Shooting Method

Copyright (C) 2020 Andreas Kloeckner

MIT License

Permission is hereby granted, free of charge, to any person obtaining a copy of this software and associated documentation files (the "Software"), to deal in the Software without restriction, including without limitation the rights to use, copy, modify, merge, publish, distribute, sublicense, and/or sell copies of the Software, and to permit persons to whom the Software is furnished to do so, subject to the following conditions: The above copyright notice and this permission notice shall be included in all copies or substantial portions of the Software. THE SOFTWARE IS PROVIDED "AS IS", WITHOUT WARRANTY OF ANY KIND, EXPRESS OR IMPLIED, INCLUDING BUT NOT LIMITED TO THE WARRANTIES OF MERCHANTABILITY, FITNESS FOR A PARTICULAR PURPOSE AND NONINFRINGEMENT. IN NO EVENT SHALL THE AUTHORS OR COPYRIGHT HOLDERS BE LIABLE FOR ANY CLAIM, DAMAGES OR OTHER LIABILITY, WHETHER IN AN ACTION OF CONTRACT, TORT OR OTHERWISE, ARISING FROM, OUT OF OR IN CONNECTION WITH THE SOFTWARE OR THE USE OR OTHER DEALINGS IN THE SOFTWARE.

import numpy as np
import matplotlib.pyplot as pt

def rk4_step(y, t, h, f):
    k1 = f(t, y)
    k2 = f(t+h/2, y + h/2*k1)
    k3 = f(t+h/2, y + h/2*k2)
    k4 = f(t+h, y + h*k3)
    return y + h/6*(k1 + 2*k2 + 2*k3 + k4)

Want to solve:

$$w''(t)=\frac 32w^2$$

with $w(0)=4$ and $w(1)=1$. (Example due to Stoer and Bulirsch)

def f(t, y):
    w, w_prime = y
    return np.array([w_prime, 3/2*w**2])

The following function carries out the shooting method for a given $w'(0)$ using RK4:

def shoot(w_prime):
    times = [0]
    y_values = [np.array([4, w_prime])]
    
    h = 1/2**7
    t_end = 1
    
    while times[-1] < t_end:
        y_values.append(rk4_step(y_values[-1], times[-1], h, f))
        times.append(times[-1]+h)
    
    y_values = np.array(y_values)
    
    # actually floating-point-equal due to power-of-2 h
    assert times[-1] == t_end
    
    print("w'(0) = %g  ->  w(1)= %.5g" % (w_prime, y_values[-1,0]))

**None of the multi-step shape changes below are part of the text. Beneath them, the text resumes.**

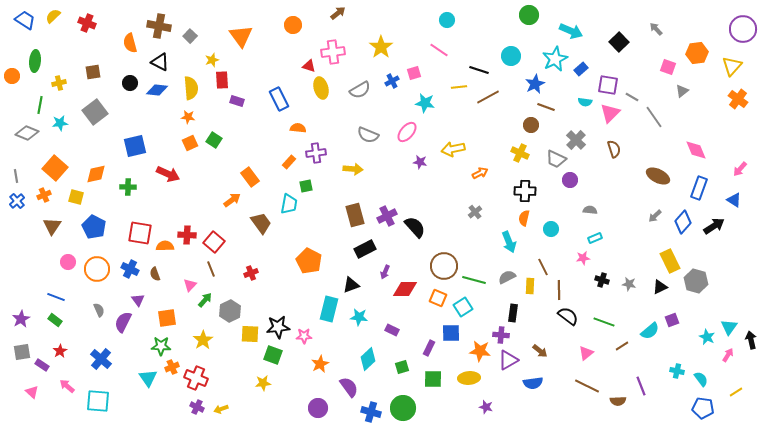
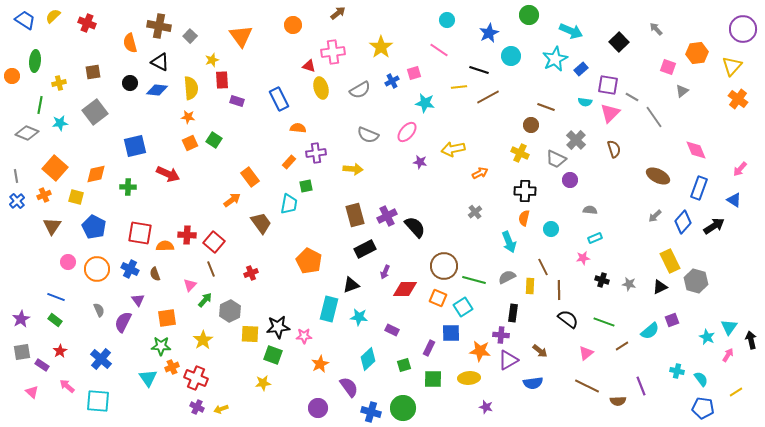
blue star at (535, 84): moved 46 px left, 51 px up
black semicircle at (568, 316): moved 3 px down
green square at (402, 367): moved 2 px right, 2 px up
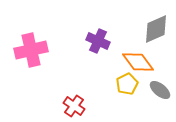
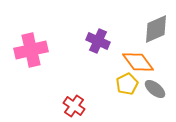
gray ellipse: moved 5 px left, 1 px up
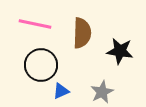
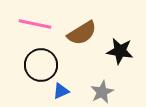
brown semicircle: rotated 56 degrees clockwise
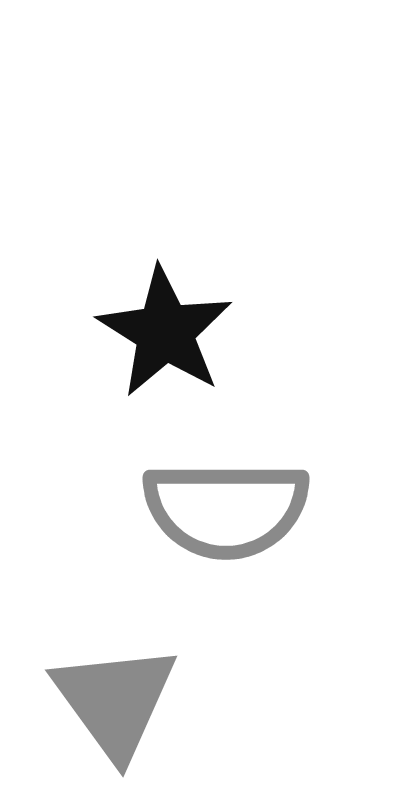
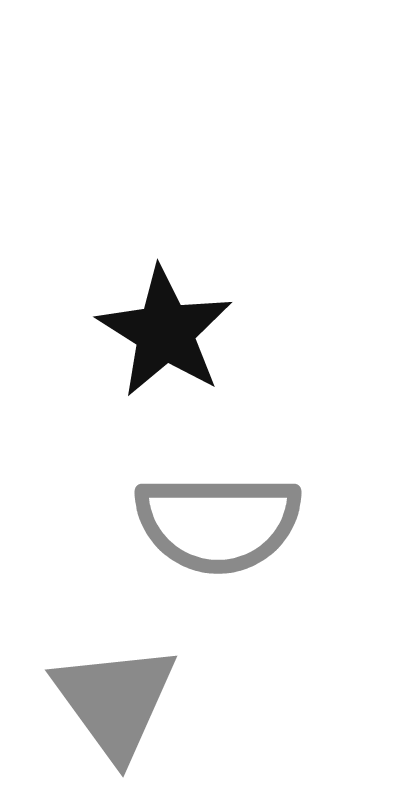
gray semicircle: moved 8 px left, 14 px down
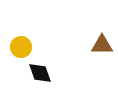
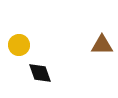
yellow circle: moved 2 px left, 2 px up
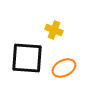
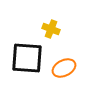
yellow cross: moved 3 px left, 1 px up
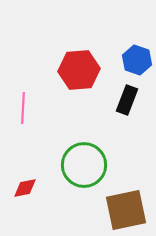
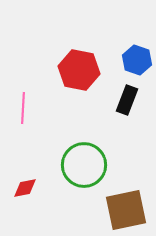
red hexagon: rotated 15 degrees clockwise
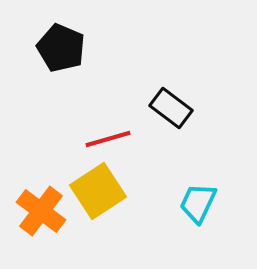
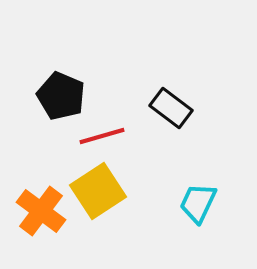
black pentagon: moved 48 px down
red line: moved 6 px left, 3 px up
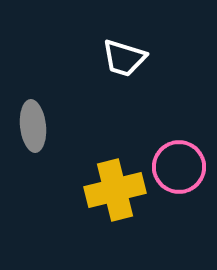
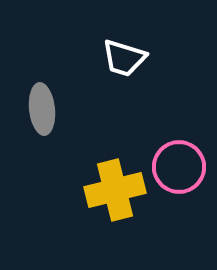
gray ellipse: moved 9 px right, 17 px up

    pt.plot(times, y_values[:, 0], label="$w'(0)=%.2g$" % w_prime)

Call shoot to see if you can solve the boundary value problem.

Start with $w'(0)=0$.

(You may call pt.legend to take advantage of automatic labeling.)

shoot(0)
shoot(-5)
shoot(-7)

pt.grid()
pt.legend(loc="best")

w'(0) = 0  ->  w(1)= 87.08
w'(0) = -5  ->  w(1)= 12.058
w'(0) = -7  ->  w(1)= 3.6442

<matplotlib.legend.Legend at 0x7ff0e4d85240>

See if you can find another solution to the boundary value problem by starting with $w'(0)=-30$.

(You may call pt.legend to take advantage of automatic labeling.)

shoot(-30)
shoot(-33)
shoot(-36)

pt.grid()
pt.legend(loc="best")

w'(0) = -30  ->  w(1)= -1.4668
w'(0) = -33  ->  w(1)= -0.22938
w'(0) = -36  ->  w(1)= 1.062

<matplotlib.legend.Legend at 0x7ff0e5138c50>